November 28, 2012

Starting Out Climate-Smart

Day 3 of COP18 is well underway, and there are plenty of events related to agriculture on the horizon. Yesterday, a joint event held by FAO, IFAD, and WFP commenced the discussion, attempting to tease out answers to three questions related to climate-smart agriculture:

  1. How can climate-smart approaches be used to build resilience in food security and agriculture?
  2. What are the barriers to scaling-up climate-smart practices, and how can they be overcome?
  3. How can the poorest and most vulnerable benefit from climate-smart approaches?

Alexander Mueller, an Assistant Director General at FAO, framed the discussion by stating, there are “two pressing challenges of our time: food security and climate change.” The four panelists – Evans Davie Njewa (Government of Malawi), Damdin Dagvadorj (Government of Mongolia), Agnes Otzelberger (CARE International), and James Kinyangi (CCAFS East Africa, ILRI) – took it from there.

In response to the first question, Njewa noted that Malawi’s high levels of food insecurity, dense population, and dependency on agriculture place it in a vulnerable position. Switching over to better management practices, such as conservation agriculture, more than doubled maize production and improved results during periods of variability, such as droughts.

In terms of barriers, Otzelberger argued that we are placing too much emphasis on getting the technology for agriculture “right,” and too little on strengthening the institutions to actually make the technology work in practice. She highlighted how social learning and building flexibility into institutional decision making has helped in CARE’s work in Africa.

For the final question, Kinyangi stressed the need to target action to those most vulnerable. And who are the vulnerable? Women, children, youth, the landless. All local knowledge, skills, traditions, and context-specific processes must be part of addressing their needs. He also said that a lot is already happening in Africa around climate change adaptation and resilience, but that government and private sector need to place investment where it will build on what is already happening on the ground to most benefit those vulnerable populations. Catherine Zanev (WFP), who has appeared on the blog before, echoed these thoughts from the audience, agreeing that these are not new solutions, but rather their usefulness is in how we use them to benefit the most vulnerable.
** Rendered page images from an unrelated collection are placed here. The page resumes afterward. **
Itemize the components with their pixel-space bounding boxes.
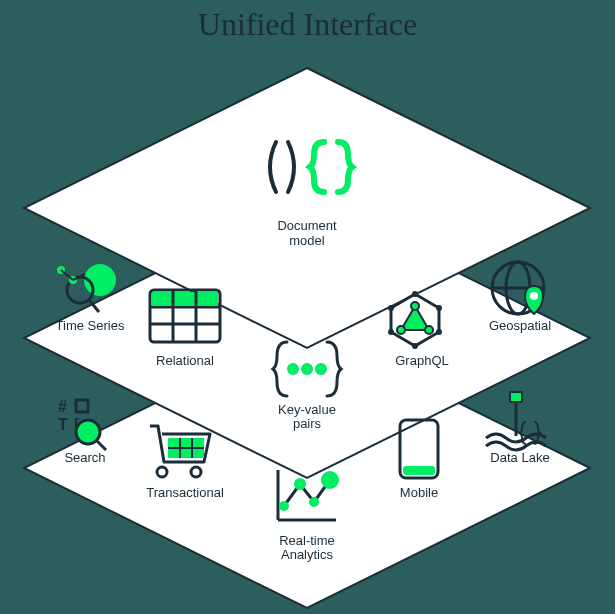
mobile-label: Mobile (400, 485, 438, 500)
time-series-label: Time Series (56, 318, 125, 333)
svg-point-51 (279, 501, 289, 511)
svg-point-20 (301, 363, 313, 375)
svg-point-30 (425, 326, 433, 334)
svg-point-54 (321, 471, 339, 489)
key-value-label-l1: Key-value (278, 402, 336, 417)
svg-point-21 (315, 363, 327, 375)
analytics-label-l1: Real-time (279, 533, 335, 548)
data-lake-label: Data Lake (490, 450, 549, 465)
svg-rect-58 (510, 392, 522, 402)
relational-label: Relational (156, 353, 214, 368)
document-model-label-line2: model (289, 233, 325, 248)
svg-point-19 (287, 363, 299, 375)
svg-point-24 (436, 329, 442, 335)
search-icon: # T [ (58, 398, 106, 450)
key-value-label-l2: pairs (293, 416, 322, 431)
svg-point-35 (530, 292, 538, 300)
svg-point-53 (309, 497, 319, 507)
svg-point-31 (397, 326, 405, 334)
svg-rect-16 (152, 292, 218, 306)
document-model-label-line1: Document (277, 218, 337, 233)
svg-line-9 (61, 270, 73, 280)
layers-diagram: Document model Document model Time Serie… (0, 0, 615, 614)
svg-point-25 (412, 343, 418, 349)
svg-rect-56 (403, 466, 435, 475)
svg-point-22 (412, 291, 418, 297)
graphql-label: GraphQL (395, 353, 448, 368)
transactional-label: Transactional (146, 485, 224, 500)
svg-text:T: T (58, 416, 68, 433)
svg-point-26 (388, 329, 394, 335)
search-label: Search (64, 450, 105, 465)
svg-rect-37 (76, 400, 88, 412)
svg-point-23 (436, 305, 442, 311)
svg-point-52 (294, 478, 306, 490)
geospatial-label: Geospatial (489, 318, 551, 333)
svg-point-27 (388, 305, 394, 311)
svg-point-29 (411, 302, 419, 310)
page-title: Unified Interface (0, 6, 615, 43)
svg-text:#: # (58, 398, 67, 415)
analytics-label-l2: Analytics (281, 547, 334, 562)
Surprisingly, there was less talk about specific examples and more focus on strategies on the broader level. Still, several common threads surfaced throughout the discussion that align with a landscape approach.

  1. No distinction should exist between agricultural development and climate change adaptation, and mitigation and adaptation go hand in hand. This is particularly true in agriculture, where many adaptation and mitigation activities are often one and the same.
  2. Partnerships, partnerships, partnerships. Coordination at a landscape scale is all about multistakeholder processes. Also, bring district and provincial governance into the picture.
  3. And of course, one size does not fit all. While there are common principles of climate-smart landscapes, the specific institutional, social, and ecological context must be paramount.

While each of the panelists highlighted a piece of the climate-smart landscape puzzle, more concrete examples of how they come together are still needed. These are important points, and hopefully we will see more of how they play out in the coming days.